Problem details
Please copy out the entries below exactly, beginning with the line that contains "6h (259, 142)" and ending with the line that contains "arbitrage (93, 446)", and include nothing outside that span.

Supplied entries
◇ ◇ ◇

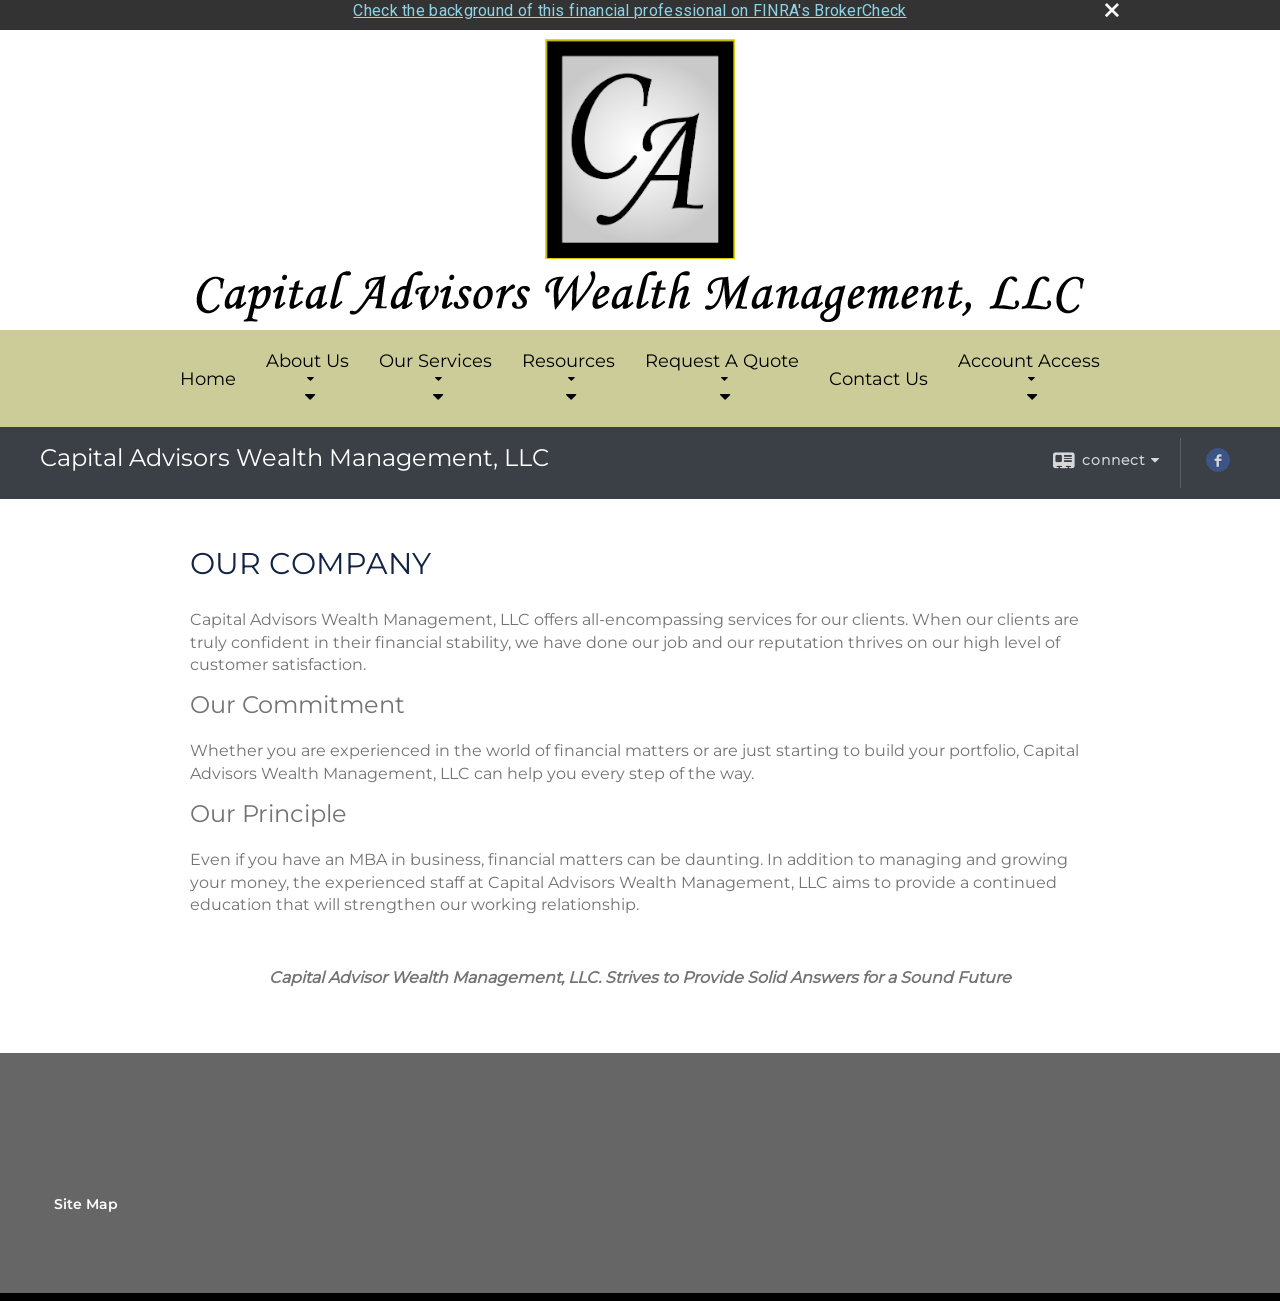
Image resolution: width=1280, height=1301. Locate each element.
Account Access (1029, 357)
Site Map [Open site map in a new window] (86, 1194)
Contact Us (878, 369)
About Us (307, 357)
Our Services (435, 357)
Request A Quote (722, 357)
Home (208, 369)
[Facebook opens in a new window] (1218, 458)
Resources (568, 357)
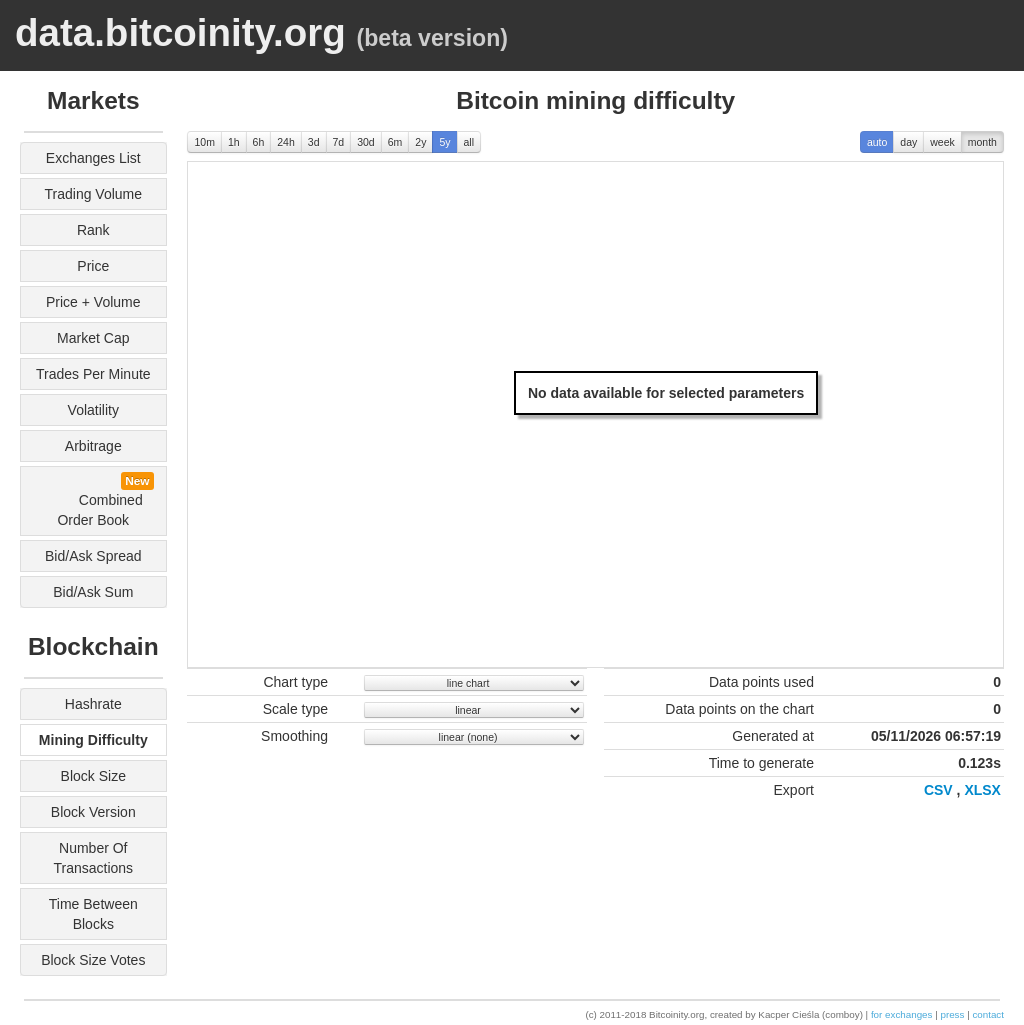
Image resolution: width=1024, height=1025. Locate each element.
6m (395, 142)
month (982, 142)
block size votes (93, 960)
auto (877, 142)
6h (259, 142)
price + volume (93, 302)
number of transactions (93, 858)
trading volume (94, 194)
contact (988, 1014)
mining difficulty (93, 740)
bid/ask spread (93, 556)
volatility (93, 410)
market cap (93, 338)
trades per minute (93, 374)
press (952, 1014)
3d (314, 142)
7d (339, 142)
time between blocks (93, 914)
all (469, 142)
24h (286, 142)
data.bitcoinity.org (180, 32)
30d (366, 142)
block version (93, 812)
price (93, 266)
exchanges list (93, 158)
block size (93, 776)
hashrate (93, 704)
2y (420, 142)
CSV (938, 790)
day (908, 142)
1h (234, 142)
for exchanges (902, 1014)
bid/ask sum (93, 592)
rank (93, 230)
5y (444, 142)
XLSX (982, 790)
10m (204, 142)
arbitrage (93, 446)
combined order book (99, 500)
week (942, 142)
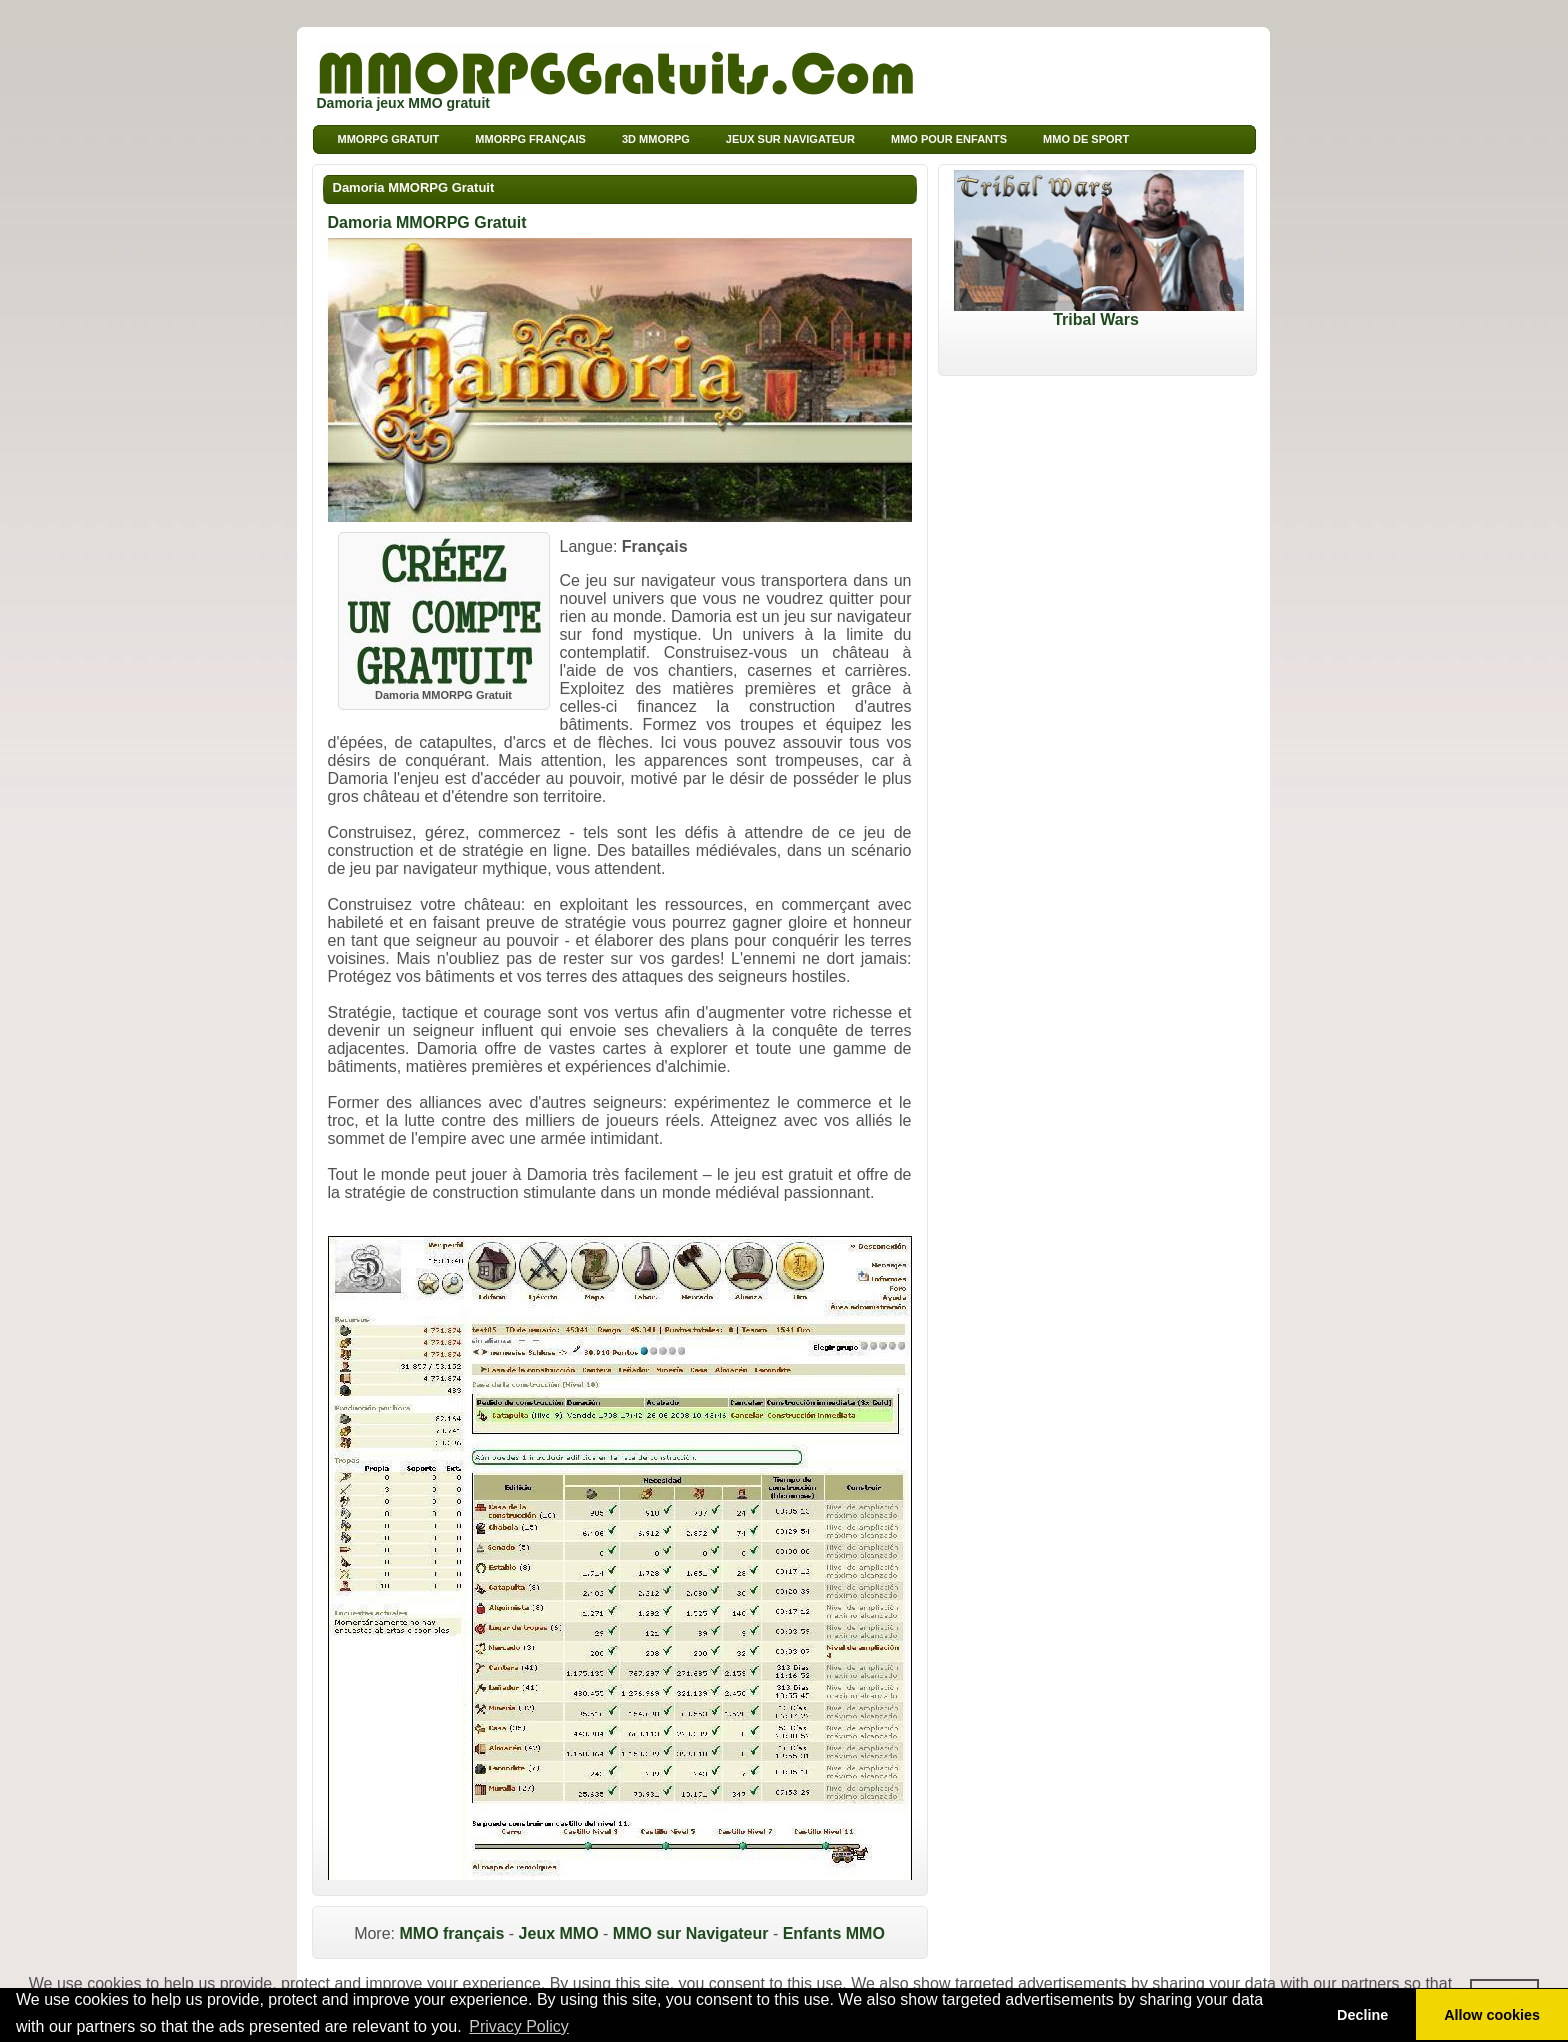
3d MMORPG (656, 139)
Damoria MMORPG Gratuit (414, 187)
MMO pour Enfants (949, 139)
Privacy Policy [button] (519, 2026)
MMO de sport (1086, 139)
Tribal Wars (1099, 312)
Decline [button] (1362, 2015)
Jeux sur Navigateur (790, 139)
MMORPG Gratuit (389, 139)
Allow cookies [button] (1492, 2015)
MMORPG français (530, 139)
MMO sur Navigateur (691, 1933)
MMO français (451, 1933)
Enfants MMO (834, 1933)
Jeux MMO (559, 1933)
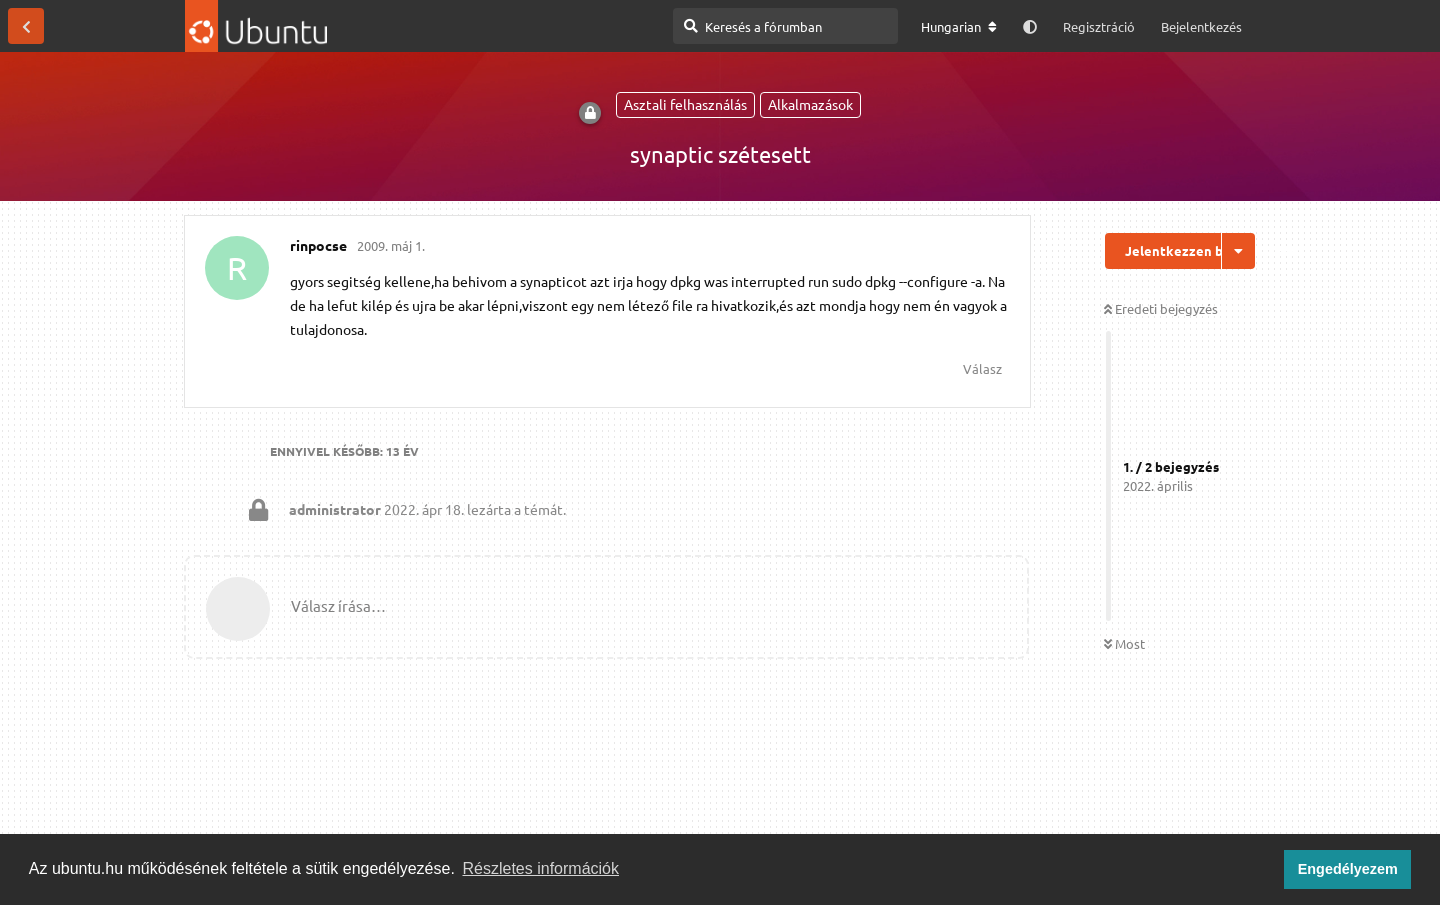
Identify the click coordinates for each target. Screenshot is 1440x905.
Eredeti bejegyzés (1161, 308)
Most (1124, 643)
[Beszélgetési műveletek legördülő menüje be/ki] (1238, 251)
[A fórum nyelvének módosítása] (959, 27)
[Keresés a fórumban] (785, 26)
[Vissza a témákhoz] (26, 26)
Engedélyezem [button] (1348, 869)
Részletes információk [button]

◇ ◇ ◇

Output
6h (259, 142)
price + volume (93, 302)
number of transactions (93, 858)
trading volume (94, 194)
contact (988, 1014)
mining difficulty (93, 740)
bid/ask spread (93, 556)
volatility (93, 410)
market cap (93, 338)
trades per minute (93, 374)
press (952, 1014)
3d (314, 142)
7d (339, 142)
time between blocks (93, 914)
all (469, 142)
24h (286, 142)
data.bitcoinity.org (180, 32)
30d (366, 142)
block version (93, 812)
price (93, 266)
exchanges list (93, 158)
block size (93, 776)
hashrate (93, 704)
2y (420, 142)
CSV (938, 790)
day (908, 142)
1h (234, 142)
for exchanges (902, 1014)
bid/ask sum (93, 592)
rank (93, 230)
5y (444, 142)
XLSX (982, 790)
10m (204, 142)
arbitrage (93, 446)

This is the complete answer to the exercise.